The Origo Gentis Langobardorum is a short 7th-century, Latin account offering a founding myth of the Lombard people. The first part visions the origin and naming of the Lombards, and the following text more resembles a king-list, up until the rule of Perctarit (672–688), which helps date the original writing of the text.
The account has been preserved in three codices, mostly containing legalistic writings compiled in the reign of Rothari and known as Edictum Rothari or Leges Langobardorum. As such, Origo Gentis Langobardorum is preserved in three manuscripts, Modena, Biblioteca Capitolare 0.I.2 (9th century), Cava de’ Tirreni, Archivio Della Badia 4, (early 9th century) and Madrid, Biblioteca Nacional 413 (early 11th century).
Origo Gentis Langobardorum is also the textual source of the Lombard theonym godan (Wōdanaz).
The Origo is summarized somewhat faithfully in the Historia Langobardorum by Paulus Diaconus. For the legend of origin Paulus Diaconus makes separate text paragraphs for, respectively, the conflict with the Vandals and the consulting with Frea and Godan, and he precedes the description of Frea and Godan with "loco antiquitas ridiculam fabulam" . Whereas the Origo is only extant in three copies, there are hundreds of medieval copies of the Historia.

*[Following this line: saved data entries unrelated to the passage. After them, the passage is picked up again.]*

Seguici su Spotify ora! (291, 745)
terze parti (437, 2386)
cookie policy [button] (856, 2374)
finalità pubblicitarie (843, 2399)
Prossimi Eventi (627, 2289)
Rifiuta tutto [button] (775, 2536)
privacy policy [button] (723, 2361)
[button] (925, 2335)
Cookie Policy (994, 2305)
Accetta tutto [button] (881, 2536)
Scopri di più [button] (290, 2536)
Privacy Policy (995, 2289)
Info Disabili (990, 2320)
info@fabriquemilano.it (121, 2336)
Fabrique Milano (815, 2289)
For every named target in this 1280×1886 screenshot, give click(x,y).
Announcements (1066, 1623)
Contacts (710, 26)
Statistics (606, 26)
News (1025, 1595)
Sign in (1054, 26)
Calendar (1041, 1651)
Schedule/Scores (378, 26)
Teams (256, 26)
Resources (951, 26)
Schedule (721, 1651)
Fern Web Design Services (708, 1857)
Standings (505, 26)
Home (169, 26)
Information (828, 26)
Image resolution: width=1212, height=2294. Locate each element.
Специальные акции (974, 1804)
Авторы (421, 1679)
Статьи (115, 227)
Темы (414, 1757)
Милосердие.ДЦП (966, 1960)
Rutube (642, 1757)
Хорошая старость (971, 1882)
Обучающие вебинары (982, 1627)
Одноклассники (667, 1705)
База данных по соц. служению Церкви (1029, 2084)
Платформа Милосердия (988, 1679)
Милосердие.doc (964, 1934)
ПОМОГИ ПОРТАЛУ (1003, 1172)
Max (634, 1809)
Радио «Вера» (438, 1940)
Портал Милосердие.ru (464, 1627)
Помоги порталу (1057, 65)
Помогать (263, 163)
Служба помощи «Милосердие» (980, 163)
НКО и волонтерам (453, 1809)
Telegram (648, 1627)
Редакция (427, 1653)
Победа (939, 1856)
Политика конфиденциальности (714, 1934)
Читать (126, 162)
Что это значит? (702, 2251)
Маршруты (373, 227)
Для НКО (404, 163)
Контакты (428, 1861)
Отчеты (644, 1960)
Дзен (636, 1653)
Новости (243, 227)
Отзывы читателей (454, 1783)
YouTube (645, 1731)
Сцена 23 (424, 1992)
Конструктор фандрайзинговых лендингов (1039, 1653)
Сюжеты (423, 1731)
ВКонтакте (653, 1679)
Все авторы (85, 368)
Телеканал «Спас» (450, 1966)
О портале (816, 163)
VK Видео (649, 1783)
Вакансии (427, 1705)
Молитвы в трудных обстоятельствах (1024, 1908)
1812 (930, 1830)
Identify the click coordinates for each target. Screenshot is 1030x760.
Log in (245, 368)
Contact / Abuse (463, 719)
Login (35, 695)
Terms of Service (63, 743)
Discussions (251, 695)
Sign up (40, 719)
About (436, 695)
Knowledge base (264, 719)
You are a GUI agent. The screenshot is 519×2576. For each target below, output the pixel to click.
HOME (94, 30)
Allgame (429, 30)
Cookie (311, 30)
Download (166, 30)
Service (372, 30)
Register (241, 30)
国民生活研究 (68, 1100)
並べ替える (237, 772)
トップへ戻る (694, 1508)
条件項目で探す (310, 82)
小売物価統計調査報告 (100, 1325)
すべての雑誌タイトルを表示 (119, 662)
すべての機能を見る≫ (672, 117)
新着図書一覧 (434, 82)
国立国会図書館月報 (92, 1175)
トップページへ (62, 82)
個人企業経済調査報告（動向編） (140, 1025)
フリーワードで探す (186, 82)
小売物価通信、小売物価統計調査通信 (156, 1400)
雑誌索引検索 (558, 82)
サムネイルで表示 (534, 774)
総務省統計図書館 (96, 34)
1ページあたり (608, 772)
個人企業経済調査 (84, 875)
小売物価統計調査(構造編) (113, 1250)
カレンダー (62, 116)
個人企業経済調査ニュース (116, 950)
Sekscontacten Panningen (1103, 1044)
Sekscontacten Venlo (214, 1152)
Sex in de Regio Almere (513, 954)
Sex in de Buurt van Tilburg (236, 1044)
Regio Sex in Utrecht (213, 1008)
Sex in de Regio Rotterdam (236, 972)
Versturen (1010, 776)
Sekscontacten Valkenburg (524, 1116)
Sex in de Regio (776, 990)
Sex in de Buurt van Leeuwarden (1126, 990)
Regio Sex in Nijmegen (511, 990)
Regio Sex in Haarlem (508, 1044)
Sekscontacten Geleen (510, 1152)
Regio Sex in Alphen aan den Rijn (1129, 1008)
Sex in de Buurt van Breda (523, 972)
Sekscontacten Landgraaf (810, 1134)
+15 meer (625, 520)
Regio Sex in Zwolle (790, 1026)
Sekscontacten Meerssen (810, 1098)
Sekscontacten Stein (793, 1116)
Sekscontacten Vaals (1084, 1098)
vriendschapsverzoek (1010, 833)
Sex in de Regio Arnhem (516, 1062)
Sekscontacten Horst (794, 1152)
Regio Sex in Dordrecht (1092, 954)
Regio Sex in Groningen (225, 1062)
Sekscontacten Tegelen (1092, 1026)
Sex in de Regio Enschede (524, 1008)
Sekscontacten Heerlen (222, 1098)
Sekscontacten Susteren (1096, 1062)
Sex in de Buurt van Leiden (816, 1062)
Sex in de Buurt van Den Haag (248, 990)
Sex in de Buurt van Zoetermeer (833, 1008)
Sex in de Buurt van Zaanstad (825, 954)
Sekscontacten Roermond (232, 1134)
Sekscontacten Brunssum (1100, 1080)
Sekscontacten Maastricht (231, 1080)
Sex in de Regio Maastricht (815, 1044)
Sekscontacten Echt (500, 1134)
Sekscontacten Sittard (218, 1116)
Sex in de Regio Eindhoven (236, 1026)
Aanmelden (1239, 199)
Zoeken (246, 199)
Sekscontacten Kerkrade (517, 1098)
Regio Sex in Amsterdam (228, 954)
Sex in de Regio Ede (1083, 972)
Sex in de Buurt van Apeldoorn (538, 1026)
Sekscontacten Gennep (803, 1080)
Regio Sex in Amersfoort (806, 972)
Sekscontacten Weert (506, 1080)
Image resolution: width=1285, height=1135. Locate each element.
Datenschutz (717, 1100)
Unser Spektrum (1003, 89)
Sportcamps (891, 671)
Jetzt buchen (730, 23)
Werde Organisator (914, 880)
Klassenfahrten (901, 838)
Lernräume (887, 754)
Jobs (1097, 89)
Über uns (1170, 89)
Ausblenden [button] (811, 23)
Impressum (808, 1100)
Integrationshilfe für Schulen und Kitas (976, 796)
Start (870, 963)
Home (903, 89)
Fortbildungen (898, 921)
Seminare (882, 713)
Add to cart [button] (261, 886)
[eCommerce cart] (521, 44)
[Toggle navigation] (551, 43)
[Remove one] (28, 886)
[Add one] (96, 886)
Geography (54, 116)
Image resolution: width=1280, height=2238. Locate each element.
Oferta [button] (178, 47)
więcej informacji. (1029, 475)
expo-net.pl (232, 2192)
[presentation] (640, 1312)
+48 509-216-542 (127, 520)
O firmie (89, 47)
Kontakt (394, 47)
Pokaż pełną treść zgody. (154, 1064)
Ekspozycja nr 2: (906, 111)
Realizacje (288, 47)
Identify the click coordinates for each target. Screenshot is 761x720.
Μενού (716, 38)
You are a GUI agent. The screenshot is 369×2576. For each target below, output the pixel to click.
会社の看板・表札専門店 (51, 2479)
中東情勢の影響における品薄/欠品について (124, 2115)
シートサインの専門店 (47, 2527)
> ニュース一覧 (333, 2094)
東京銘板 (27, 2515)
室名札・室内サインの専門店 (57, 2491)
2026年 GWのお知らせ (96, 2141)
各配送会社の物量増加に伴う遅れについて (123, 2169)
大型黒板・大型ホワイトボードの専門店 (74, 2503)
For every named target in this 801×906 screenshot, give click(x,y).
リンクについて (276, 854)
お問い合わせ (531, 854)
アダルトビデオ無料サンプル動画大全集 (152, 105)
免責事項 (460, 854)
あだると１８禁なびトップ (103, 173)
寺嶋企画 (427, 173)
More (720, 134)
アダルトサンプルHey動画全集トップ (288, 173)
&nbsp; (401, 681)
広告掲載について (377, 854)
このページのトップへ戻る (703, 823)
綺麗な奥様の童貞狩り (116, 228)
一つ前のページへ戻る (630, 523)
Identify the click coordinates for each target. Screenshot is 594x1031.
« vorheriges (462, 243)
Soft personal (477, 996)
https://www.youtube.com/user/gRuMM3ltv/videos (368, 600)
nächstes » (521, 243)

Following is a free translation.
The text mentions an island Scandanan, the home of the Winnili. Their ruler was a woman called Gambara, with her sons Ybor and Agio. The leaders of the Vandals, Ambri and Assi, asked them to pay them tribute, but they refused, saying they would fight them. Ambri and Assi then went to Godan, and asked him for victory over the Winnili. Godan replied that he would give the victory to whomever he saw first at sunrise. At the same time, Gambara and her sons asked Frea, Godan's wife, for victory. Frea advised that the women of the Winnili should tie their hair in front of their faces like beards and join their men for battle. At sunrise, Frea turned her husband's bed so that he was facing east, and woke him. Godan saw the women of the Winnili, their hair tied in front of their faces, and asked "Who are these longbeards?", and Frea replied, since you named them, give them victory, and he did. From this day, the Winnili were called Langobardi, "longbeards".